* [Material supplied]:
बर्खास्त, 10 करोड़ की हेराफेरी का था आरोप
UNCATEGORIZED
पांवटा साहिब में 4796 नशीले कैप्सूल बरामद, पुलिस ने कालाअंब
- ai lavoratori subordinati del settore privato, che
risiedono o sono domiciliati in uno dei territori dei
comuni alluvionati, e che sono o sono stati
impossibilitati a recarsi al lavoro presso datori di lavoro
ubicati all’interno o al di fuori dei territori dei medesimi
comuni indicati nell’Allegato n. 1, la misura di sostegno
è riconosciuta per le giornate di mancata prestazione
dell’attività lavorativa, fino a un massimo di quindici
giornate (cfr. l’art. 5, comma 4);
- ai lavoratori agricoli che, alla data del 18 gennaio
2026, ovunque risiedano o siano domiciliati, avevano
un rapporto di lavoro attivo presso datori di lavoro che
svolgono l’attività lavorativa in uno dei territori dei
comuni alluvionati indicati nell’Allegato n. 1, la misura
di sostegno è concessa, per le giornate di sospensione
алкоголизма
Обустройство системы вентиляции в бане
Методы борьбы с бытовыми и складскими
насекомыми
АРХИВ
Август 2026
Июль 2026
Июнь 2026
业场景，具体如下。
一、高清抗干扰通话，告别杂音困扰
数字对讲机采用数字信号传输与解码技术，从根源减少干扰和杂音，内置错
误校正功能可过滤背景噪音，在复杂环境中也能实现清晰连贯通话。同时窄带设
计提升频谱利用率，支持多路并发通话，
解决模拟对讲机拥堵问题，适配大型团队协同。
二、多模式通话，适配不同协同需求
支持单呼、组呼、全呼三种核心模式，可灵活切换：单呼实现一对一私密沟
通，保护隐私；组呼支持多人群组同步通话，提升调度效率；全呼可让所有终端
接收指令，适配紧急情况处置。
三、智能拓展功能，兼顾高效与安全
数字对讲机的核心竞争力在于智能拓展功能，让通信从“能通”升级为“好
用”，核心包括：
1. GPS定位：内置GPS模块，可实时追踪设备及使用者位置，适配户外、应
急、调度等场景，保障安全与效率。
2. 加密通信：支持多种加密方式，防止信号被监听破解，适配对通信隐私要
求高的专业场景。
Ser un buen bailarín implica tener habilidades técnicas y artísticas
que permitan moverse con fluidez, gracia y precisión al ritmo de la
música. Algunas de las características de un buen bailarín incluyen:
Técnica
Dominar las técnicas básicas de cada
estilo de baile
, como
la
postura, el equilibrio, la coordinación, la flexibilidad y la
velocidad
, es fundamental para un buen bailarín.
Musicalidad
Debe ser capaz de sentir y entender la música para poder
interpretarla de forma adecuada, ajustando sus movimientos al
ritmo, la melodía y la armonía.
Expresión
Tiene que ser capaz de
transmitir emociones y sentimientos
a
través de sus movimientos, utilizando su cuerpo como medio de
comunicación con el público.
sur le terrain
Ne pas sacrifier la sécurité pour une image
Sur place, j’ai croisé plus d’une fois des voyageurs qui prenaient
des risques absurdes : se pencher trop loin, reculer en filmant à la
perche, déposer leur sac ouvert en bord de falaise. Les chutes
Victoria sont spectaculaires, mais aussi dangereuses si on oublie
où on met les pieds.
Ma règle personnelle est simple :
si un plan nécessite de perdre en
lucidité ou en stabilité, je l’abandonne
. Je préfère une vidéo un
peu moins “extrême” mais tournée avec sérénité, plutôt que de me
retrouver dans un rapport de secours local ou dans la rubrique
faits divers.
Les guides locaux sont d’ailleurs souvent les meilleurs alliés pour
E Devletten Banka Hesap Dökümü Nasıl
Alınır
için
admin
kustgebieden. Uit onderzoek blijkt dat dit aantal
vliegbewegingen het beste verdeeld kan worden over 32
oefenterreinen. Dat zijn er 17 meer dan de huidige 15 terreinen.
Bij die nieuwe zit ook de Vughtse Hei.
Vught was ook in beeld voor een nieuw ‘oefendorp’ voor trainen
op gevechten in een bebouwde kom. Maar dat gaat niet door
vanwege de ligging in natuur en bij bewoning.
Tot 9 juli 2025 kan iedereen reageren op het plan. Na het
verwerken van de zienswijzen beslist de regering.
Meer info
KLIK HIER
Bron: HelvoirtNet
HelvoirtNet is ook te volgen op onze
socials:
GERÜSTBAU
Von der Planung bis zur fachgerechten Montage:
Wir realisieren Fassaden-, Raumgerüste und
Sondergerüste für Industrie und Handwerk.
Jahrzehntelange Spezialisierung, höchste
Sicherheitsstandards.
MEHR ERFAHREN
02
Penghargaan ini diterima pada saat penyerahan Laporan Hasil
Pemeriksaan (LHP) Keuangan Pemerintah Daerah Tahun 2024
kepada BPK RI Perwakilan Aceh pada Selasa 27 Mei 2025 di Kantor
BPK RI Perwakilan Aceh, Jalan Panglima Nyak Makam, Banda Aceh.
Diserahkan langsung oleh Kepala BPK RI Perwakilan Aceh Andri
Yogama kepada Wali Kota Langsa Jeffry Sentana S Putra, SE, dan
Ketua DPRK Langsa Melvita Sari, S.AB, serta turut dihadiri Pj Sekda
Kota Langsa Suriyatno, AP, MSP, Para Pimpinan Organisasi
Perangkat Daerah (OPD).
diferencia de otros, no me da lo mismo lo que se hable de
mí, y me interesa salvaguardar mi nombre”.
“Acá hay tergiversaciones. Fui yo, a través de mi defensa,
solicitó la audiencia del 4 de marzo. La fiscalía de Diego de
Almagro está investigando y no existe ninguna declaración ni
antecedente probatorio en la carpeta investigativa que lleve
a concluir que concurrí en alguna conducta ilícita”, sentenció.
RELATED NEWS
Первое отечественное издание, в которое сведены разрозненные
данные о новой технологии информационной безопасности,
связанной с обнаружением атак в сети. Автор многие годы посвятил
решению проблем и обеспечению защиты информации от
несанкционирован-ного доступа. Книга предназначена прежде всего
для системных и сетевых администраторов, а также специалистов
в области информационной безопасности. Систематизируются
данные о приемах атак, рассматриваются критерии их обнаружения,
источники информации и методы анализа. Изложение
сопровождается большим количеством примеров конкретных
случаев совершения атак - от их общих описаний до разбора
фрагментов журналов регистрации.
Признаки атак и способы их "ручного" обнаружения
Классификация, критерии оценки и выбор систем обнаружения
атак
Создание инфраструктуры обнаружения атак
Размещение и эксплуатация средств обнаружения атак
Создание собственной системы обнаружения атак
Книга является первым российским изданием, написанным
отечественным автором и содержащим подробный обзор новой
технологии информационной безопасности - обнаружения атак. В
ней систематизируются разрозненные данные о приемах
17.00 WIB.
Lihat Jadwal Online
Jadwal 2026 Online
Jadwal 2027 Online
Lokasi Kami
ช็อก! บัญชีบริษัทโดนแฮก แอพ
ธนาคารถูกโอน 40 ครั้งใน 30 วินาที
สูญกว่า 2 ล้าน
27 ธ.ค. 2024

* [Problem to solve]:
Copy each line of the data exactly, please.

* [Answer to the exercise]:
बर्खास्त, 10 करोड़ की हेराफेरी का था आरोप
UNCATEGORIZED
पांवटा साहिब में 4796 नशीले कैप्सूल बरामद, पुलिस ने कालाअंब
- ai lavoratori subordinati del settore privato, che
risiedono o sono domiciliati in uno dei territori dei
comuni alluvionati, e che sono o sono stati
impossibilitati a recarsi al lavoro presso datori di lavoro
ubicati all’interno o al di fuori dei territori dei medesimi
comuni indicati nell’Allegato n. 1, la misura di sostegno
è riconosciuta per le giornate di mancata prestazione
dell’attività lavorativa, fino a un massimo di quindici
giornate (cfr. l’art. 5, comma 4);
- ai lavoratori agricoli che, alla data del 18 gennaio
2026, ovunque risiedano o siano domiciliati, avevano
un rapporto di lavoro attivo presso datori di lavoro che
svolgono l’attività lavorativa in uno dei territori dei
comuni alluvionati indicati nell’Allegato n. 1, la misura
di sostegno è concessa, per le giornate di sospensione
алкоголизма
Обустройство системы вентиляции в бане
Методы борьбы с бытовыми и складскими
насекомыми
АРХИВ
Август 2026
Июль 2026
Июнь 2026
业场景，具体如下。
一、高清抗干扰通话，告别杂音困扰
数字对讲机采用数字信号传输与解码技术，从根源减少干扰和杂音，内置错
误校正功能可过滤背景噪音，在复杂环境中也能实现清晰连贯通话。同时窄带设
计提升频谱利用率，支持多路并发通话，
解决模拟对讲机拥堵问题，适配大型团队协同。
二、多模式通话，适配不同协同需求
支持单呼、组呼、全呼三种核心模式，可灵活切换：单呼实现一对一私密沟
通，保护隐私；组呼支持多人群组同步通话，提升调度效率；全呼可让所有终端
接收指令，适配紧急情况处置。
三、智能拓展功能，兼顾高效与安全
数字对讲机的核心竞争力在于智能拓展功能，让通信从“能通”升级为“好
用”，核心包括：
1. GPS定位：内置GPS模块，可实时追踪设备及使用者位置，适配户外、应
急、调度等场景，保障安全与效率。
2. 加密通信：支持多种加密方式，防止信号被监听破解，适配对通信隐私要
求高的专业场景。
Ser un buen bailarín implica tener habilidades técnicas y artísticas
que permitan moverse con fluidez, gracia y precisión al ritmo de la
música. Algunas de las características de un buen bailarín incluyen:
Técnica
Dominar las técnicas básicas de cada
estilo de baile
, como
la
postura, el equilibrio, la coordinación, la flexibilidad y la
velocidad
, es fundamental para un buen bailarín.
Musicalidad
Debe ser capaz de sentir y entender la música para poder
interpretarla de forma adecuada, ajustando sus movimientos al
ritmo, la melodía y la armonía.
Expresión
Tiene que ser capaz de
transmitir emociones y sentimientos
a
través de sus movimientos, utilizando su cuerpo como medio de
comunicación con el público.
sur le terrain
Ne pas sacrifier la sécurité pour une image
Sur place, j’ai croisé plus d’une fois des voyageurs qui prenaient
des risques absurdes : se pencher trop loin, reculer en filmant à la
perche, déposer leur sac ouvert en bord de falaise. Les chutes
Victoria sont spectaculaires, mais aussi dangereuses si on oublie
où on met les pieds.
Ma règle personnelle est simple :
si un plan nécessite de perdre en
lucidité ou en stabilité, je l’abandonne
. Je préfère une vidéo un
peu moins “extrême” mais tournée avec sérénité, plutôt que de me
retrouver dans un rapport de secours local ou dans la rubrique
faits divers.
Les guides locaux sont d’ailleurs souvent les meilleurs alliés pour
E Devletten Banka Hesap Dökümü Nasıl
Alınır
için
admin
kustgebieden. Uit onderzoek blijkt dat dit aantal
vliegbewegingen het beste verdeeld kan worden over 32
oefenterreinen. Dat zijn er 17 meer dan de huidige 15 terreinen.
Bij die nieuwe zit ook de Vughtse Hei.
Vught was ook in beeld voor een nieuw ‘oefendorp’ voor trainen
op gevechten in een bebouwde kom. Maar dat gaat niet door
vanwege de ligging in natuur en bij bewoning.
Tot 9 juli 2025 kan iedereen reageren op het plan. Na het
verwerken van de zienswijzen beslist de regering.
Meer info
KLIK HIER
Bron: HelvoirtNet
HelvoirtNet is ook te volgen op onze
socials:
GERÜSTBAU
Von der Planung bis zur fachgerechten Montage:
Wir realisieren Fassaden-, Raumgerüste und
Sondergerüste für Industrie und Handwerk.
Jahrzehntelange Spezialisierung, höchste
Sicherheitsstandards.
MEHR ERFAHREN
02
Penghargaan ini diterima pada saat penyerahan Laporan Hasil
Pemeriksaan (LHP) Keuangan Pemerintah Daerah Tahun 2024
kepada BPK RI Perwakilan Aceh pada Selasa 27 Mei 2025 di Kantor
BPK RI Perwakilan Aceh, Jalan Panglima Nyak Makam, Banda Aceh.
Diserahkan langsung oleh Kepala BPK RI Perwakilan Aceh Andri
Yogama kepada Wali Kota Langsa Jeffry Sentana S Putra, SE, dan
Ketua DPRK Langsa Melvita Sari, S.AB, serta turut dihadiri Pj Sekda
Kota Langsa Suriyatno, AP, MSP, Para Pimpinan Organisasi
Perangkat Daerah (OPD).
diferencia de otros, no me da lo mismo lo que se hable de
mí, y me interesa salvaguardar mi nombre”.
“Acá hay tergiversaciones. Fui yo, a través de mi defensa,
solicitó la audiencia del 4 de marzo. La fiscalía de Diego de
Almagro está investigando y no existe ninguna declaración ni
antecedente probatorio en la carpeta investigativa que lleve
a concluir que concurrí en alguna conducta ilícita”, sentenció.
RELATED NEWS
Первое отечественное издание, в которое сведены разрозненные
данные о новой технологии информационной безопасности,
связанной с обнаружением атак в сети. Автор многие годы посвятил
решению проблем и обеспечению защиты информации от
несанкционирован-ного доступа. Книга предназначена прежде всего
для системных и сетевых администраторов, а также специалистов
в области информационной безопасности. Систематизируются
данные о приемах атак, рассматриваются критерии их обнаружения,
источники информации и методы анализа. Изложение
сопровождается большим количеством примеров конкретных
случаев совершения атак - от их общих описаний до разбора
фрагментов журналов регистрации.
Признаки атак и способы их "ручного" обнаружения
Классификация, критерии оценки и выбор систем обнаружения
атак
Создание инфраструктуры обнаружения атак
Размещение и эксплуатация средств обнаружения атак
Создание собственной системы обнаружения атак
Книга является первым российским изданием, написанным
отечественным автором и содержащим подробный обзор новой
технологии информационной безопасности - обнаружения атак. В
ней систематизируются разрозненные данные о приемах
17.00 WIB.
Lihat Jadwal Online
Jadwal 2026 Online
Jadwal 2027 Online
Lokasi Kami
ช็อก! บัญชีบริษัทโดนแฮก แอพ
ธนาคารถูกโอน 40 ครั้งใน 30 วินาที
สูญกว่า 2 ล้าน
27 ธ.ค. 2024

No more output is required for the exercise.